## DIRECTIONS FOR THIS TASK
Pictures in the listing below are skipped, while the lines from the "de la blockchain" line through the "Affichage des résultats 31 à 60 sur" line are returned word for word.

----------

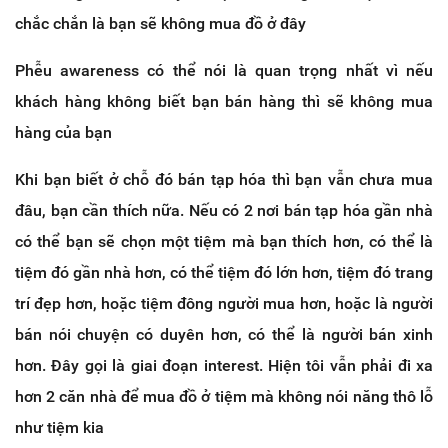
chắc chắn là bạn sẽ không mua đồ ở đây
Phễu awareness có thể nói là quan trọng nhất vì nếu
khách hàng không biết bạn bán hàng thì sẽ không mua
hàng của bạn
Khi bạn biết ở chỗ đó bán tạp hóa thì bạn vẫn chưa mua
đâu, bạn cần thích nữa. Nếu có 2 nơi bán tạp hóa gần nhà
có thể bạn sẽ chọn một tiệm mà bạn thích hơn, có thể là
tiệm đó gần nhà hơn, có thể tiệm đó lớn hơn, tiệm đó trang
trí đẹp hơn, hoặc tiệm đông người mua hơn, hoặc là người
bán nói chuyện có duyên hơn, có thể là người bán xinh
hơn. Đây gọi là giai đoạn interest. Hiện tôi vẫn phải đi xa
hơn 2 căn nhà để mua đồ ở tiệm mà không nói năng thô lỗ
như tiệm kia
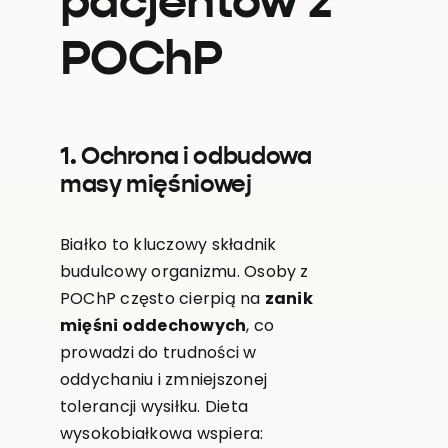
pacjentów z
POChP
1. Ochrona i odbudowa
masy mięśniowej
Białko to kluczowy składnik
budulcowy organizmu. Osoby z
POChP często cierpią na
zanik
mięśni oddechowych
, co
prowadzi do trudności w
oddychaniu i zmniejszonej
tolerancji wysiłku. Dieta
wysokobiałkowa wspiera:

----------

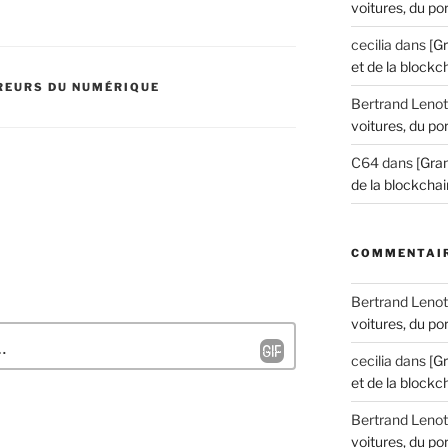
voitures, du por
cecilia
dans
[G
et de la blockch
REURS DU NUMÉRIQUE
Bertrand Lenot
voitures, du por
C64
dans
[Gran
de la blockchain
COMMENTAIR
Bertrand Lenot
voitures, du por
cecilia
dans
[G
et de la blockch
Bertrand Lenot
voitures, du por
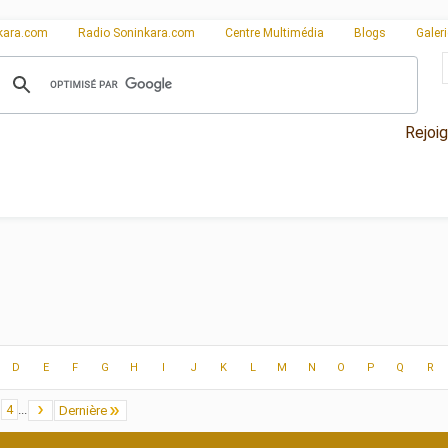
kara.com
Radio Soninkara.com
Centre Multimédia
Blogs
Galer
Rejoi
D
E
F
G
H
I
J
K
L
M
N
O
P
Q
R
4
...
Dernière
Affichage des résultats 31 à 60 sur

----------

## ANSWER FOR THIS EXERCISE
de la blockchain
COMMENTAIR
Bertrand Lenot
voitures, du por
cecilia
dans
[G
et de la blockch
Bertrand Lenot
voitures, du por
kara.com
Radio Soninkara.com
Centre Multimédia
Blogs
Galer
Rejoi
D
E
F
G
H
I
J
K
L
M
N
O
P
Q
R
4
...
Dernière
Affichage des résultats 31 à 60 sur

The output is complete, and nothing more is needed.